Scott saw piping in the control room vibrate to invisibility, saw shock-mounted lighting fixtures shatter, paint chips and dust plume into the air. He felt the deck drop away as if he were riding a runaway elevator. Something carried away topside with a scrape and roar of steel on steel down the length of the pressure hull. Somewhere aft he heard water blowing in under high pressure. Then a stuttering water hammer.
The ship’s emergency lighting recycled twice, then kicked back to service normal. The smell of scorched insulation stung Scott’s nostrils, and a moment later he was viewing the control room through a blue haze. The roar he’d heard was a fire extinguisher honking on empty.

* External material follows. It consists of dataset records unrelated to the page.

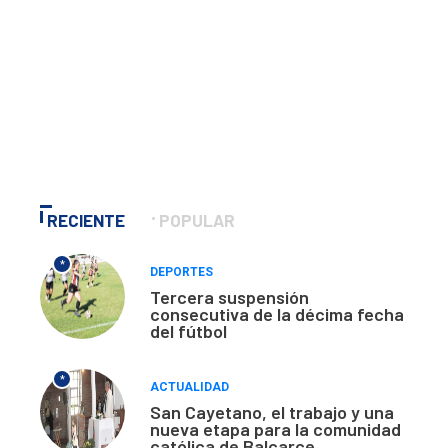
RECIENTE
POPULAR
*
DEPORTES
Tercera suspensión
consecutiva de la décima fecha
del fútbol
*
ACTUALIDAD
San Cayetano, el trabajo y una
nueva etapa para la comunidad
católica de Balcarce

“Damage report, all compartments!” Scott bellowed over the 1MC.
“Skipper,” said Kramer, his chest heaving, “reactor’s at full power, we’re making turns for thirty-three knots, depth one-eighty. Course zero-seven-five.”

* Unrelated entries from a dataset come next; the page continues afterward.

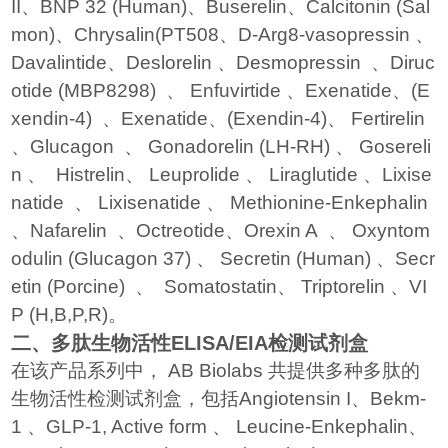
II
、
BNP 32 (Human)
、
Buserelin
、
Calcitonin (Sal
mon)
、
Chrysalin(PT508
、
D-Arg8-vasopressin
、
Davalintide
、
Deslorelin
、
Desmopressin
、
Diruc
otide (MBP8298)
、
Enfuvirtide
、
Exenatide
、
(E
xendin-4)
、
Exenatide
、
(Exendin-4)
、
Fertirelin
、
Glucagon
、
Gonadorelin (LH-RH)
、
Gosereli
n
、
Histrelin
、
Leuprolide
、
Liraglutide
、
Lixise
natide
、
Lixisenatide
、
Methionine-Enkephalin
、
Nafarelin
、
Octreotide
、
Orexin A
、
Oxyntom
odulin (Glucagon 37)
、
Secretin (Human)
、
Secr
etin (Porcine)
、
Somatostatin
、
Triptorelin
、
VI
P (H,B,P,R)
。
二、多肽生物活性
ELISA/EIA
检测试剂盒
在该产品系列中，
AB Biolabs
共提供多种多肽的
生物活性检测试剂盒，包括
Angiotensin I
、
Bekm-
1
、
GLP-1, Active form
、
Leucine-Enkephalin
、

“Very well, but get that damage report in here on the double.” Scott toggled a mike. “Sonar, Conn, where’s that other NK fish?”
“What’s the merchie doing?”
“Slowing, probably gonna heave to and change his drawers.”
“Yeah, like us. What about those DDs and frigates?”
“Speeding up. I’ve got nine contacts now moving east, not west.”
“All right. Keep on them. They’re on their way here for sure.”
“Aye, sir.”
“Sir…”
Scott turned to Kramer. “Damage?”
“Not too bad.” He rattled off a short list of cracked lines and spun-open valves that needed attention, food stores strewn in the galley, and a small fire that had broken out in an electrical cabinet in the sonar equipment room. “That torpedo went off close aboard. Engine room said they saw the hull dish in and pop out again. They put this baby together real good, Skipper.”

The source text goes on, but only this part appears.